Segment Start: Data extract

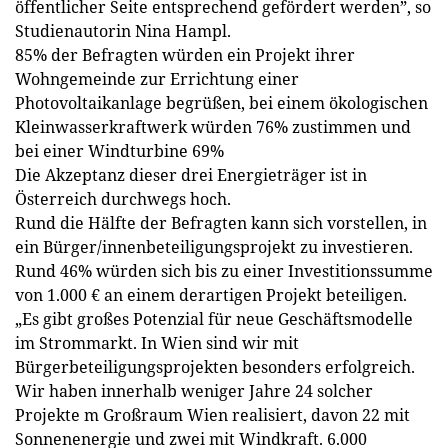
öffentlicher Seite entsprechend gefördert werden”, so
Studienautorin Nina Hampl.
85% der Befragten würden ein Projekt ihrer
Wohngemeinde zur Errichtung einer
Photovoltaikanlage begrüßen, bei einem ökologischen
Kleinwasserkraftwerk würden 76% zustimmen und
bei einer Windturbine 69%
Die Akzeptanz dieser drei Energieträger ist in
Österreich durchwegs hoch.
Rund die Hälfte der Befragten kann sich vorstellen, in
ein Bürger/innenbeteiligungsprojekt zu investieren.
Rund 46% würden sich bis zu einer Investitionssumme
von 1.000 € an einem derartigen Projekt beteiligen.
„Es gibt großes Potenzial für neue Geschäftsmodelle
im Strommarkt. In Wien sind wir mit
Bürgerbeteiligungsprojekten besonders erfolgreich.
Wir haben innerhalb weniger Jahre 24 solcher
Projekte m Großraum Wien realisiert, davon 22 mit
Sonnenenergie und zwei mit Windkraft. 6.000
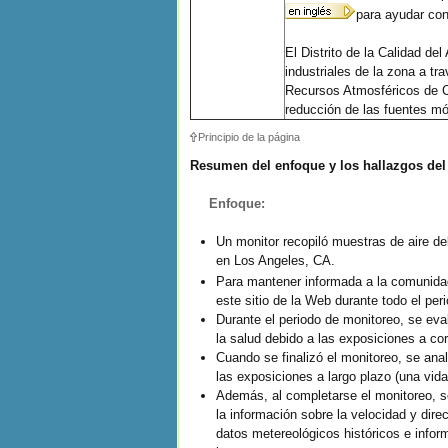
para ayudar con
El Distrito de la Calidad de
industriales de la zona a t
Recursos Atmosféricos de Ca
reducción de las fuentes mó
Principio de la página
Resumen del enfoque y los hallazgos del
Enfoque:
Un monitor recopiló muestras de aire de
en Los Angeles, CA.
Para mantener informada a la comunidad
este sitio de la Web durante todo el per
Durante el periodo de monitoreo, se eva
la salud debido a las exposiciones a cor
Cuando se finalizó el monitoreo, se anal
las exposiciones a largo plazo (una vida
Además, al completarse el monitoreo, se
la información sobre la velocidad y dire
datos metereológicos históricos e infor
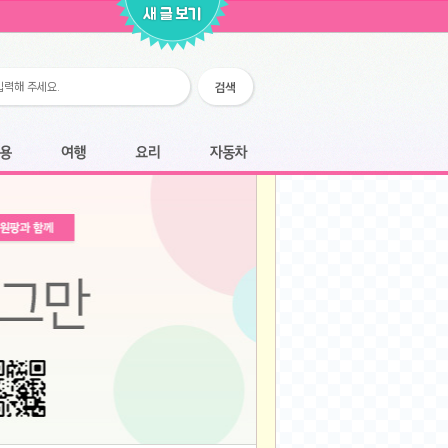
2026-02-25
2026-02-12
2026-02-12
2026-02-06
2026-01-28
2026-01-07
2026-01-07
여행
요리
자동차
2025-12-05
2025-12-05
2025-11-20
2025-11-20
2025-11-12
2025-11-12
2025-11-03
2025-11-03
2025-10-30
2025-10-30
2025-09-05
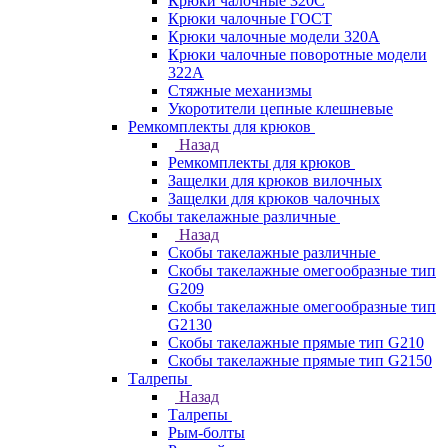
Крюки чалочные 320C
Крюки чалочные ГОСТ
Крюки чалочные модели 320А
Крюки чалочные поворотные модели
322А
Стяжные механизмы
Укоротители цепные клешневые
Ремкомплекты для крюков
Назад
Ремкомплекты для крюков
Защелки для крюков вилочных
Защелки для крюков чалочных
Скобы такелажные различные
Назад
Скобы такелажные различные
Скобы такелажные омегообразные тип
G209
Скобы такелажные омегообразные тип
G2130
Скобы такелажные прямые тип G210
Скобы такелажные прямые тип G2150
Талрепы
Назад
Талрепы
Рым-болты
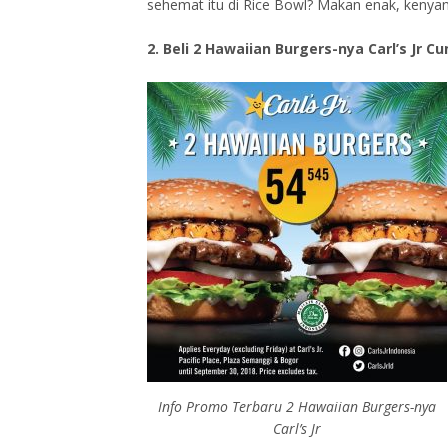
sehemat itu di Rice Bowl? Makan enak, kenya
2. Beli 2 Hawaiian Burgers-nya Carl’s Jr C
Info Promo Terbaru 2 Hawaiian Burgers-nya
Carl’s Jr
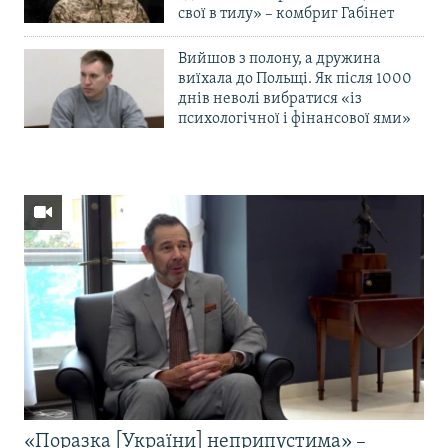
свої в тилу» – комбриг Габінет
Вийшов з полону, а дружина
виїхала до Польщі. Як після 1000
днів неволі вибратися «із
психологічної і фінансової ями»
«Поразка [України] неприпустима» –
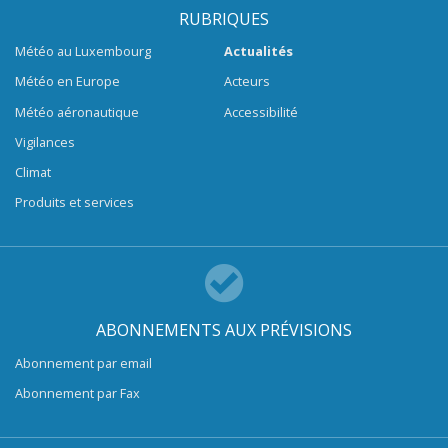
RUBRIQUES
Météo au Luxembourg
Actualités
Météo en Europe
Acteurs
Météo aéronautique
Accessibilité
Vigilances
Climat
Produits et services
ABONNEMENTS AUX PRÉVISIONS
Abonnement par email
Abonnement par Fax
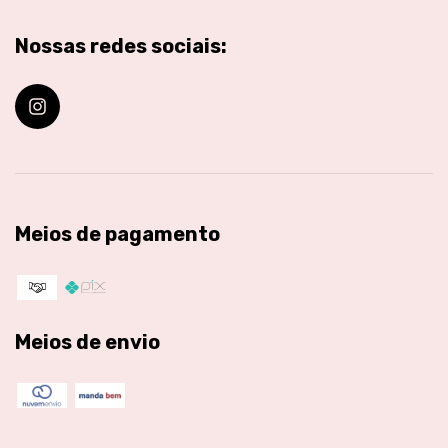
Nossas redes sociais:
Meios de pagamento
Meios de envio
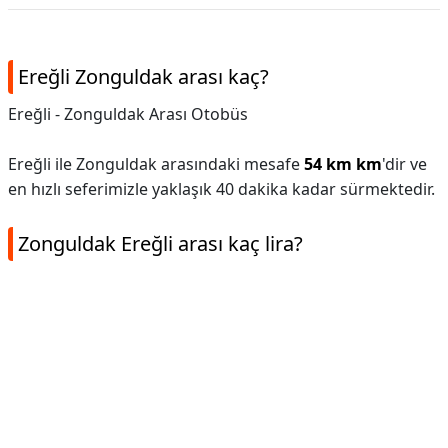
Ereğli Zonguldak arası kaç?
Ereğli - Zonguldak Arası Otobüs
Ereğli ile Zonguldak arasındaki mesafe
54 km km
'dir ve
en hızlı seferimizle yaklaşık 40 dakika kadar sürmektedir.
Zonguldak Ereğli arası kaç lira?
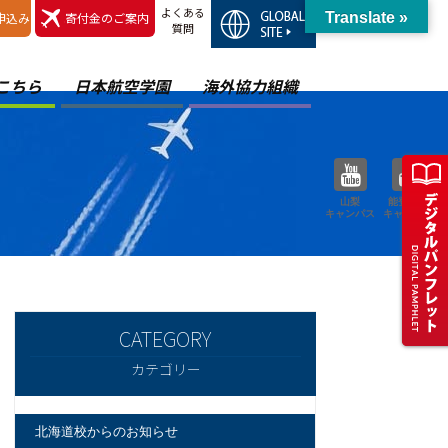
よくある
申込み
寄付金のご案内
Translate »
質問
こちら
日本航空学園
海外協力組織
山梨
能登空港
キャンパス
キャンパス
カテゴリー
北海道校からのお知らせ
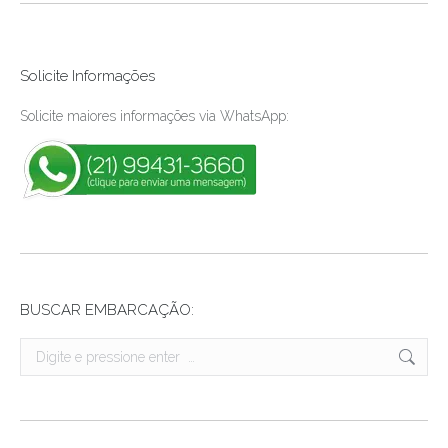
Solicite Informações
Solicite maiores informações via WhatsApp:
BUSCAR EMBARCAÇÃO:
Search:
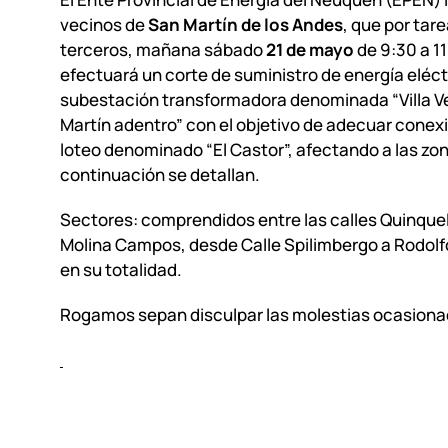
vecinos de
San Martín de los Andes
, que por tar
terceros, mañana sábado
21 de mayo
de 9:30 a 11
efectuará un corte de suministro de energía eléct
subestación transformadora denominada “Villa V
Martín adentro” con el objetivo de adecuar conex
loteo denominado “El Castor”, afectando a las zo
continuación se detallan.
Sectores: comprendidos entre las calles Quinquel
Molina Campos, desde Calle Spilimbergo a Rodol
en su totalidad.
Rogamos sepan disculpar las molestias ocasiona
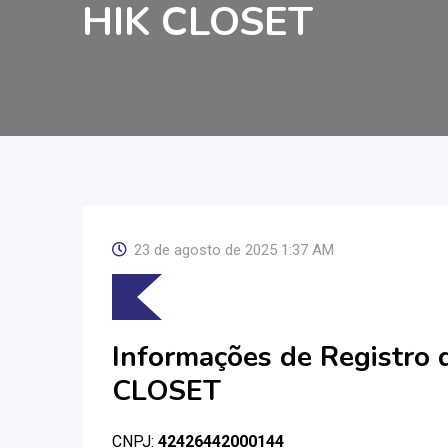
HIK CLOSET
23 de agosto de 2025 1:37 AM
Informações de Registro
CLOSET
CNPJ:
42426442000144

Segment End: Data extract
Segment Start: Data extract

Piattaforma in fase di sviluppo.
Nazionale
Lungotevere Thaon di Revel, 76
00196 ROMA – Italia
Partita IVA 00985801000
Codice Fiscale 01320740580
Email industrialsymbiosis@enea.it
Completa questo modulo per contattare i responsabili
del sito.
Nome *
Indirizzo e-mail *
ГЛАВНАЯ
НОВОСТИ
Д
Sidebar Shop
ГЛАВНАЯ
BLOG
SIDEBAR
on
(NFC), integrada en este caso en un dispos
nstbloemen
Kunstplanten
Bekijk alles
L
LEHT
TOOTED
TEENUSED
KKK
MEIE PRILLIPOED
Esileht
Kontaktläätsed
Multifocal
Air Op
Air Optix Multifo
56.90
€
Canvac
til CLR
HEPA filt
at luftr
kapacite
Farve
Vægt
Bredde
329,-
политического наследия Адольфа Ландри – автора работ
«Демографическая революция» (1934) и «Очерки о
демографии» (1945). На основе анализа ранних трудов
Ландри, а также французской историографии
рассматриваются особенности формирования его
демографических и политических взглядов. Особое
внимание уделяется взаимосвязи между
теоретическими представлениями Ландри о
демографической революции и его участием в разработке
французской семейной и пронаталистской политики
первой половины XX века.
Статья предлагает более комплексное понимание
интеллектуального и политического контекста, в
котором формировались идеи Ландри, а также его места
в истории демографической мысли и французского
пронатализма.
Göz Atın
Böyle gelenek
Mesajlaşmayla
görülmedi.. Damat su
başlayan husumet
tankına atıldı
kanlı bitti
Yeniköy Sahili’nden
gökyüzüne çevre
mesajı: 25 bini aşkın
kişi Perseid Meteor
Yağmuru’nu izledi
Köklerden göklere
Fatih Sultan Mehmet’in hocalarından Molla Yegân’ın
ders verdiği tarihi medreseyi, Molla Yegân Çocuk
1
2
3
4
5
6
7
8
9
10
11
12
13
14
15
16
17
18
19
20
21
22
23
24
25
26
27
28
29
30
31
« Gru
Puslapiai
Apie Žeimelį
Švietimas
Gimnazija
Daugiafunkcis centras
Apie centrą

Segment End: Data extract
Segment Start: Data extract

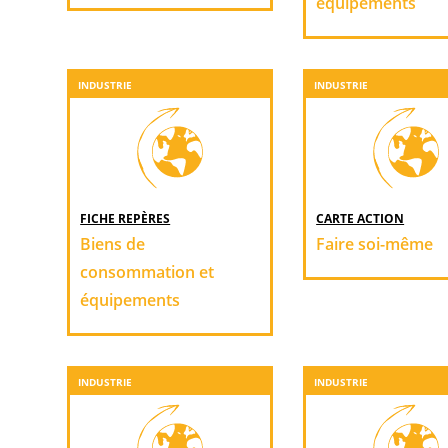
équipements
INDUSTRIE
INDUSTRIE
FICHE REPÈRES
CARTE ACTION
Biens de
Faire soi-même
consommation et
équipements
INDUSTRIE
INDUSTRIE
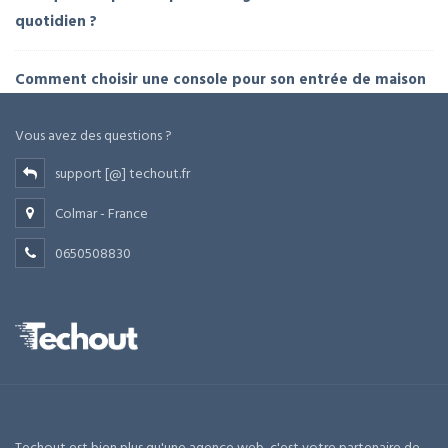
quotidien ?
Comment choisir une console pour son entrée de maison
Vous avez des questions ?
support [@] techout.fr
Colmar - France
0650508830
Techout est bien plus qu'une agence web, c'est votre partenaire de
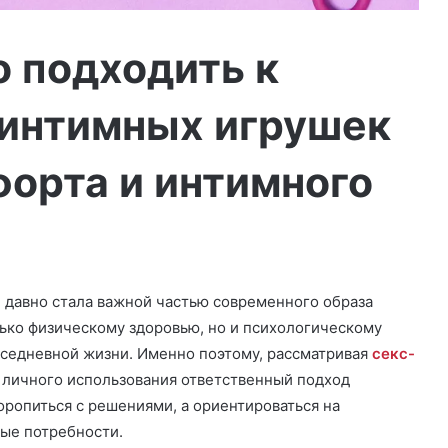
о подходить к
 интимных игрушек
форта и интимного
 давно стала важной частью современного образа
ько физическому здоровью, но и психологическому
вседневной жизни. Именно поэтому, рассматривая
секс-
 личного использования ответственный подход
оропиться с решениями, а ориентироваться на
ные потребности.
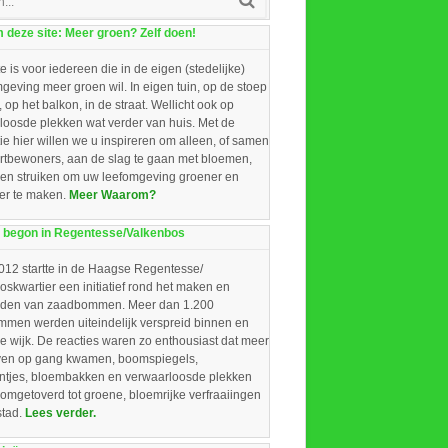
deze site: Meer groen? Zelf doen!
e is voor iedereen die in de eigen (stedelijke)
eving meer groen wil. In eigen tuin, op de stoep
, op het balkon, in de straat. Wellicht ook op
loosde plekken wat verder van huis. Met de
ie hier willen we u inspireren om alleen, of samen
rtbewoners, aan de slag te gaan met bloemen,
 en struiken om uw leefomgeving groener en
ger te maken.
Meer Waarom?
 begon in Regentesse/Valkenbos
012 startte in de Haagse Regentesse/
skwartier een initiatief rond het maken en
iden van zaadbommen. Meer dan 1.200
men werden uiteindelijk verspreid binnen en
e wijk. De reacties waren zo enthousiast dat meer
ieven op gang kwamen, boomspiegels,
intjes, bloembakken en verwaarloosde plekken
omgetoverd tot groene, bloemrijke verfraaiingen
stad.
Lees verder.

Segment End: Data extract

_Goal of the exercise_.
Your answer should be one number, the count of lines above that hold "демографической".

_Worked solution_.
2